--- Dataset excerpts Enclosed Below ---

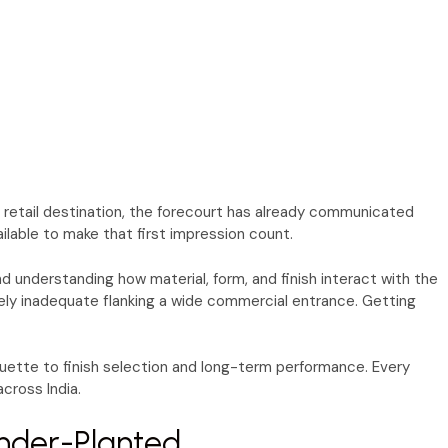
a retail destination, the forecourt has already communicated
ilable to make that first impression count.
nd understanding how material, form, and finish interact with the
rely inadequate flanking a wide commercial entrance. Getting
uette to finish selection and long-term performance. Every
cross India.
nder-Planted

--- End of Enclosed Dataset excerpts ---

Only the lines from the one containing "nd understanding how" to the end of the records should be repeated, exactly as they appear.

Answer section:
nd understanding how material, form, and finish interact with the
rely inadequate flanking a wide commercial entrance. Getting
uette to finish selection and long-term performance. Every
cross India.
nder-Planted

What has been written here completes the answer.